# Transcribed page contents
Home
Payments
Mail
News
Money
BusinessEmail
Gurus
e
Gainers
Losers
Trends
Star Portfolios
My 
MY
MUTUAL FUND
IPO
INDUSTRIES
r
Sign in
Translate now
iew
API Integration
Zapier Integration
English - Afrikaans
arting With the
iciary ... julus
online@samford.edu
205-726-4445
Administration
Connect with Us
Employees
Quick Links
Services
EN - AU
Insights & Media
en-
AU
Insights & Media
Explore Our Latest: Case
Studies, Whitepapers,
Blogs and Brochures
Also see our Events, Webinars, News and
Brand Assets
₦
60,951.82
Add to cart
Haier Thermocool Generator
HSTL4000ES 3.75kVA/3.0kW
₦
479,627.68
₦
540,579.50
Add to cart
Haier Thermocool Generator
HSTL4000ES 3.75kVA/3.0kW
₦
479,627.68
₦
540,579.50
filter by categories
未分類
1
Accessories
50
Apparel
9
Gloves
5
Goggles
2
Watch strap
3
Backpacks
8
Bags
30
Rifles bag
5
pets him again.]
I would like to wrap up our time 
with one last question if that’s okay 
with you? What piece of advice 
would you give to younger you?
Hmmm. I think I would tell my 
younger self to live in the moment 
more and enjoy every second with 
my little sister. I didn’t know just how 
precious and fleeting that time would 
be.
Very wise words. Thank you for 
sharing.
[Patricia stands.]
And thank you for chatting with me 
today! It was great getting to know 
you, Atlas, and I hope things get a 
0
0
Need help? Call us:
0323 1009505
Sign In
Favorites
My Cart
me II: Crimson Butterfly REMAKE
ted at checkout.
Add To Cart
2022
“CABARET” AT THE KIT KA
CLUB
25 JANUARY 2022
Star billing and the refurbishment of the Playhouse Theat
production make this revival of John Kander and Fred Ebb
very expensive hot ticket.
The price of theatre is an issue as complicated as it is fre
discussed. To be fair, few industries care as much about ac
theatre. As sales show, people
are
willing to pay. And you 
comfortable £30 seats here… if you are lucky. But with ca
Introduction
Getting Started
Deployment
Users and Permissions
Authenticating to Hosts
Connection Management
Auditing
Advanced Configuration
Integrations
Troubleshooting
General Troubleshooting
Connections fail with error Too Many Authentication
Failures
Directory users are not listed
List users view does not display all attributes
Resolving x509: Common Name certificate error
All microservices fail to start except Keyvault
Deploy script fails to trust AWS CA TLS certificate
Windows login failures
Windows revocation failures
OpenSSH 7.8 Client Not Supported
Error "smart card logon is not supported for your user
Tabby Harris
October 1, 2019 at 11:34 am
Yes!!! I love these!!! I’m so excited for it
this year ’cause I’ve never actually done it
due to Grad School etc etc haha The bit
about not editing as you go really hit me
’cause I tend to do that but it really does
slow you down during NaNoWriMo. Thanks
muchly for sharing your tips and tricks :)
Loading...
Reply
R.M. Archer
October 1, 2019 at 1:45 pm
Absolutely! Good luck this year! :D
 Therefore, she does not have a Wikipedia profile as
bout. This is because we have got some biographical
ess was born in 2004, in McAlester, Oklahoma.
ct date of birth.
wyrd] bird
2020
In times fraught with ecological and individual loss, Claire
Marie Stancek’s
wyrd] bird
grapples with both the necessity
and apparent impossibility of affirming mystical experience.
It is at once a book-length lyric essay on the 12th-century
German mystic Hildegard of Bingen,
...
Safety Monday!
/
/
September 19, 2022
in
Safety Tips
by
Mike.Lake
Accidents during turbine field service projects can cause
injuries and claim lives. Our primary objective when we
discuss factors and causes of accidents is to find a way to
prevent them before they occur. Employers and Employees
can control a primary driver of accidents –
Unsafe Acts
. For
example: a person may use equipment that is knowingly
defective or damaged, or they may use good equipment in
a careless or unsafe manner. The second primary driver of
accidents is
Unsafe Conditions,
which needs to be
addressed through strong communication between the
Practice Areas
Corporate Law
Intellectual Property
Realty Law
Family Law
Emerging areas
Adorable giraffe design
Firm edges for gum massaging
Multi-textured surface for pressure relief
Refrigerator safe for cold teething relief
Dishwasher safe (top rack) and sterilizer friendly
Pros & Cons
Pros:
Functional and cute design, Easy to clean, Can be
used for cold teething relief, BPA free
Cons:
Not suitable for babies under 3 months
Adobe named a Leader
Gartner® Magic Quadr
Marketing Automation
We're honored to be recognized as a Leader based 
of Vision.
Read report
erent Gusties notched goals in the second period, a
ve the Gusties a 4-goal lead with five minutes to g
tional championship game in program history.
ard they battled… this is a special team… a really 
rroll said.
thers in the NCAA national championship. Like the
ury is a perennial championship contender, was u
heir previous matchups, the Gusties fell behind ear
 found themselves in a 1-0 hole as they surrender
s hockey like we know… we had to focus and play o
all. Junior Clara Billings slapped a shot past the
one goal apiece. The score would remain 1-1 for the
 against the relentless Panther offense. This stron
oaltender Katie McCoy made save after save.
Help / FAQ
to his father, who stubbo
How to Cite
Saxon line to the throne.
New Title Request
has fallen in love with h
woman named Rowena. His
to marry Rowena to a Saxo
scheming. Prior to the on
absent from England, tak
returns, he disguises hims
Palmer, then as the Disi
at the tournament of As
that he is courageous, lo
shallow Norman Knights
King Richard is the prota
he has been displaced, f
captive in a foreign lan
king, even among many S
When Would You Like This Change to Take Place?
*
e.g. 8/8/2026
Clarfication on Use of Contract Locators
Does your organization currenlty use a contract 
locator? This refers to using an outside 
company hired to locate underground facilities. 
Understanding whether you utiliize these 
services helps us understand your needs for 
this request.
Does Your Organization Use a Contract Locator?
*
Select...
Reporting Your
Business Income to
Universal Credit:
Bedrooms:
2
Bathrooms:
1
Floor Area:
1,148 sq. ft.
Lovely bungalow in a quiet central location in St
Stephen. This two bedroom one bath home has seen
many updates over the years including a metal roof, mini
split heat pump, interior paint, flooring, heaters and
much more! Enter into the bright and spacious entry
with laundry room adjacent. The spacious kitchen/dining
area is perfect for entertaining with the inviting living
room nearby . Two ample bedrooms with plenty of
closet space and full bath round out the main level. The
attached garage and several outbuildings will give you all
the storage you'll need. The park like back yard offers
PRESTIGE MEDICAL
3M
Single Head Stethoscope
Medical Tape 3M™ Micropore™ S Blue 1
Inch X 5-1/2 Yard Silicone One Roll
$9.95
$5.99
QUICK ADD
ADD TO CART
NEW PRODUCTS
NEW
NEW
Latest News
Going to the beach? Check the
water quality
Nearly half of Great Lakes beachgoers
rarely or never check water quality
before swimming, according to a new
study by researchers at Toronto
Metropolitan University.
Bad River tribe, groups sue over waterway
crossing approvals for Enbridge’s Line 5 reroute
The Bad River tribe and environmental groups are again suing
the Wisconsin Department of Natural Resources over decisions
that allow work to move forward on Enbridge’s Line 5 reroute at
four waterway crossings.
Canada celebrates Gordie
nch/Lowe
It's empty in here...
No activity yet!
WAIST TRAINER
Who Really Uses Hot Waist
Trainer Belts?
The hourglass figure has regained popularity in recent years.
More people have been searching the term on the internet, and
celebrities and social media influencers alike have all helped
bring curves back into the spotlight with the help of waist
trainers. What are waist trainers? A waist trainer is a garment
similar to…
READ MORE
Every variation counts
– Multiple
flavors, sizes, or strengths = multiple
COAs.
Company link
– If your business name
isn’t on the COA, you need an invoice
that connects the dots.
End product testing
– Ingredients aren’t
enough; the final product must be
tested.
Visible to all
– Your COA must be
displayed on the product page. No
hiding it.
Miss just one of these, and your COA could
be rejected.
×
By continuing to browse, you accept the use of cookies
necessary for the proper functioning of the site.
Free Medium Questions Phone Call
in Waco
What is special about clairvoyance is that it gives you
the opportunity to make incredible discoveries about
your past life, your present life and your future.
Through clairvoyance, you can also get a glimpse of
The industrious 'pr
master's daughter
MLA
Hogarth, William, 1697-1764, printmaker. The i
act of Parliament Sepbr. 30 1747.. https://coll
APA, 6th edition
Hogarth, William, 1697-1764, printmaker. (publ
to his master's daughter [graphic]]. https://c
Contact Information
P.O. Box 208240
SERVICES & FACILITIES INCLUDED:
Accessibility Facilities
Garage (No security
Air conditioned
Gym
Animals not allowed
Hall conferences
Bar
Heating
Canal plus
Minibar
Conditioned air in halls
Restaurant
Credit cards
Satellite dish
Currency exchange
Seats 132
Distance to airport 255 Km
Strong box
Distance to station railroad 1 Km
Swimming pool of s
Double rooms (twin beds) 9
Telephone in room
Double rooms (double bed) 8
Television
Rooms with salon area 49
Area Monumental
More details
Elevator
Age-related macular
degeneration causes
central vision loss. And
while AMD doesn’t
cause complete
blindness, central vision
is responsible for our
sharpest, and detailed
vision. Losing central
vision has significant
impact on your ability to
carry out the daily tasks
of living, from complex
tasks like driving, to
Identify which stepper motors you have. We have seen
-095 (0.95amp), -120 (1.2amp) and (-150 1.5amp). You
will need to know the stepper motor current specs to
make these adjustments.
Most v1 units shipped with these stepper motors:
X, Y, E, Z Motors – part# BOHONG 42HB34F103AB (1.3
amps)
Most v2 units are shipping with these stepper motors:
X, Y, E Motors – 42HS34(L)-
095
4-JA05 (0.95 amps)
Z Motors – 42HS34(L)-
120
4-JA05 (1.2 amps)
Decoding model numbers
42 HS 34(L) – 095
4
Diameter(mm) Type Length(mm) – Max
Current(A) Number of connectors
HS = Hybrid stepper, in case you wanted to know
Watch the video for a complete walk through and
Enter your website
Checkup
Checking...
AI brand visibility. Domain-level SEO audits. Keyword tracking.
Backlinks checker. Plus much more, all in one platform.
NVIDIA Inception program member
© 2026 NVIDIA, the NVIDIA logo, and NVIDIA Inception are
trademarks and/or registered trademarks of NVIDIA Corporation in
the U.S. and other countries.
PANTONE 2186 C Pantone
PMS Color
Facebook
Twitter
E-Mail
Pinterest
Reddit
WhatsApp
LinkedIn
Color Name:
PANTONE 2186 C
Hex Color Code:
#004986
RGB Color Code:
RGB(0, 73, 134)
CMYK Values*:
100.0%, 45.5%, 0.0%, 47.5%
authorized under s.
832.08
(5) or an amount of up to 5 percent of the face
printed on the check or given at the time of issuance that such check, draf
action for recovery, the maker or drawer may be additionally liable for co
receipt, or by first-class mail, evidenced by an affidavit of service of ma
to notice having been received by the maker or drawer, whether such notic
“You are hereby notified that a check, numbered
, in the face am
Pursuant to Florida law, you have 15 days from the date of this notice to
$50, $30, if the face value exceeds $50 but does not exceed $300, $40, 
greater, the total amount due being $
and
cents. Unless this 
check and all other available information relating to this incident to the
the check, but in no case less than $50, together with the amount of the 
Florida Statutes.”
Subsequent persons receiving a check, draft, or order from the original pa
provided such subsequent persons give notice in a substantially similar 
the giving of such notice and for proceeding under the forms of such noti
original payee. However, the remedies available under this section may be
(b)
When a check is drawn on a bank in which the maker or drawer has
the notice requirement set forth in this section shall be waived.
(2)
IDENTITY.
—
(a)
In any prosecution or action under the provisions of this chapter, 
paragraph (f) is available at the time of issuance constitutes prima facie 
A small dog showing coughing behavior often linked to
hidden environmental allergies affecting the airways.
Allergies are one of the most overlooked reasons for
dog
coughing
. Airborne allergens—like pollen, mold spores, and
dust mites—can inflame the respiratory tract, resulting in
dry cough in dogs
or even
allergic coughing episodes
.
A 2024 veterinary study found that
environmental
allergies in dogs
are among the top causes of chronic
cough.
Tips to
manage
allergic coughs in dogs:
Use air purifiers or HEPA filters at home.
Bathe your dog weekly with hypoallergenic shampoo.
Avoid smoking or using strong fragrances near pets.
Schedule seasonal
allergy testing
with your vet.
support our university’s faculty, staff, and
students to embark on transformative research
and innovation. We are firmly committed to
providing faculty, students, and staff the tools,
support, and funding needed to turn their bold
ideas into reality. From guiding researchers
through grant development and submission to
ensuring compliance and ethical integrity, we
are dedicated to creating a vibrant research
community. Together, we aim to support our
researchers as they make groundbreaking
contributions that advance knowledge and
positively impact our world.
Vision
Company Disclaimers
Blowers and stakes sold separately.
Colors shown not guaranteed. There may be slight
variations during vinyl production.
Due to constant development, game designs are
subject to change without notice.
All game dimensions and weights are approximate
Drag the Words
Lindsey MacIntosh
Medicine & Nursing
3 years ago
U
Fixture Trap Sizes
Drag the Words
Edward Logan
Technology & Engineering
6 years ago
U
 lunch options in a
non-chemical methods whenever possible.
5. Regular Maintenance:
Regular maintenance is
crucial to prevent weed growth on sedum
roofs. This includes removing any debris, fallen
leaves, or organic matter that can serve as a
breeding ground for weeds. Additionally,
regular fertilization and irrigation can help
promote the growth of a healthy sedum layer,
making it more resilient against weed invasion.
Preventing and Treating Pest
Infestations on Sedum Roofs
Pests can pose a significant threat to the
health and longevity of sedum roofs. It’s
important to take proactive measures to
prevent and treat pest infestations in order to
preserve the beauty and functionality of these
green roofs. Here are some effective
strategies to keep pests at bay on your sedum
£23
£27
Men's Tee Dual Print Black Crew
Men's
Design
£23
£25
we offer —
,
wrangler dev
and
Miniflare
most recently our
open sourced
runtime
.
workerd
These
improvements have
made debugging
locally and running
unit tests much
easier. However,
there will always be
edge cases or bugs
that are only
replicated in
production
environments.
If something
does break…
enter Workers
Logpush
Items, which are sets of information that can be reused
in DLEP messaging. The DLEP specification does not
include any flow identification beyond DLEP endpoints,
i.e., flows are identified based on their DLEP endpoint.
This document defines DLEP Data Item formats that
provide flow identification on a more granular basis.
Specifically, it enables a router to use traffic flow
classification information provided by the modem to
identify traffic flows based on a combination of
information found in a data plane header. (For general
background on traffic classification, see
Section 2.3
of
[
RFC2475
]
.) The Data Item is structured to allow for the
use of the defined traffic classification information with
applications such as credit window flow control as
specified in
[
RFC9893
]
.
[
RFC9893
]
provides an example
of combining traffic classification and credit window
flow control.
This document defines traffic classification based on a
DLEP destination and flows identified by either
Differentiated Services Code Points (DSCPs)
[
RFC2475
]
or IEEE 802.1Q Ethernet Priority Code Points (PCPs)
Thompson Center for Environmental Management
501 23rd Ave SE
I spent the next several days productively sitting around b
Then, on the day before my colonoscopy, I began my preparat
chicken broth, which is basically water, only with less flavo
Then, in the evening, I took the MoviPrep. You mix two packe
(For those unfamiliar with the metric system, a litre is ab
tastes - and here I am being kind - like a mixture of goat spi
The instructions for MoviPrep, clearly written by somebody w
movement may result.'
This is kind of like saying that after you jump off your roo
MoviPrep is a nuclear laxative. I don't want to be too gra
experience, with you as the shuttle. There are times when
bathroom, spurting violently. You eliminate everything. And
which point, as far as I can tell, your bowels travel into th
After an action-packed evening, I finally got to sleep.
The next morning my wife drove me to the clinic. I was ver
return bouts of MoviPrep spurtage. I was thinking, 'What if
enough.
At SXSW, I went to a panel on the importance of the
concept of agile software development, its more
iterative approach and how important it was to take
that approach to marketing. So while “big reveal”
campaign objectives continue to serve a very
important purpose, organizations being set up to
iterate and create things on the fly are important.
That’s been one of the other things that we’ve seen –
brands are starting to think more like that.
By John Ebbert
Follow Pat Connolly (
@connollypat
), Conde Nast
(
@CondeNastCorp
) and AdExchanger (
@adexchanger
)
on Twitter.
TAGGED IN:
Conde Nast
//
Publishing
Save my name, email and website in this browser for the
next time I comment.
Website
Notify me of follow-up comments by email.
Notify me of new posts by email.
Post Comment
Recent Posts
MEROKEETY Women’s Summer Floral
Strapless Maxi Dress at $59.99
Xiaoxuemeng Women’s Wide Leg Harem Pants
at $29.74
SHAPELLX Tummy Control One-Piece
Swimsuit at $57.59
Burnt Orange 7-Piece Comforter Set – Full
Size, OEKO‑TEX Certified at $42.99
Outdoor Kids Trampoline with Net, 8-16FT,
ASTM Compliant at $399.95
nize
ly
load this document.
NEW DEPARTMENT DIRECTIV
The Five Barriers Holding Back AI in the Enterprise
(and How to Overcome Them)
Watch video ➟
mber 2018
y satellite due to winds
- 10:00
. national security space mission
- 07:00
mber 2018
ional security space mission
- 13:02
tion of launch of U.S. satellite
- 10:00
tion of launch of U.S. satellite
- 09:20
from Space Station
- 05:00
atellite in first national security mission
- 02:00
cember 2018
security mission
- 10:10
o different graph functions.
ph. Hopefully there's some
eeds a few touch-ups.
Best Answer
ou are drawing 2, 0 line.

# ACTIVITY
Beginning at the first line above, repeat exactly until the line containing "very expensive hot ticket.", which is included.

# ANSWER SPACE
Home
Payments
Mail
News
Money
BusinessEmail
Gurus
e
Gainers
Losers
Trends
Star Portfolios
My 
MY
MUTUAL FUND
IPO
INDUSTRIES
r
Sign in
Translate now
iew
API Integration
Zapier Integration
English - Afrikaans
arting With the
iciary ... julus
online@samford.edu
205-726-4445
Administration
Connect with Us
Employees
Quick Links
Services
EN - AU
Insights & Media
en-
AU
Insights & Media
Explore Our Latest: Case
Studies, Whitepapers,
Blogs and Brochures
Also see our Events, Webinars, News and
Brand Assets
₦
60,951.82
Add to cart
Haier Thermocool Generator
HSTL4000ES 3.75kVA/3.0kW
₦
479,627.68
₦
540,579.50
Add to cart
Haier Thermocool Generator
HSTL4000ES 3.75kVA/3.0kW
₦
479,627.68
₦
540,579.50
filter by categories
未分類
1
Accessories
50
Apparel
9
Gloves
5
Goggles
2
Watch strap
3
Backpacks
8
Bags
30
Rifles bag
5
pets him again.]
I would like to wrap up our time 
with one last question if that’s okay 
with you? What piece of advice 
would you give to younger you?
Hmmm. I think I would tell my 
younger self to live in the moment 
more and enjoy every second with 
my little sister. I didn’t know just how 
precious and fleeting that time would 
be.
Very wise words. Thank you for 
sharing.
[Patricia stands.]
And thank you for chatting with me 
today! It was great getting to know 
you, Atlas, and I hope things get a 
0
0
Need help? Call us:
0323 1009505
Sign In
Favorites
My Cart
me II: Crimson Butterfly REMAKE
ted at checkout.
Add To Cart
2022
“CABARET” AT THE KIT KA
CLUB
25 JANUARY 2022
Star billing and the refurbishment of the Playhouse Theat
production make this revival of John Kander and Fred Ebb
very expensive hot ticket.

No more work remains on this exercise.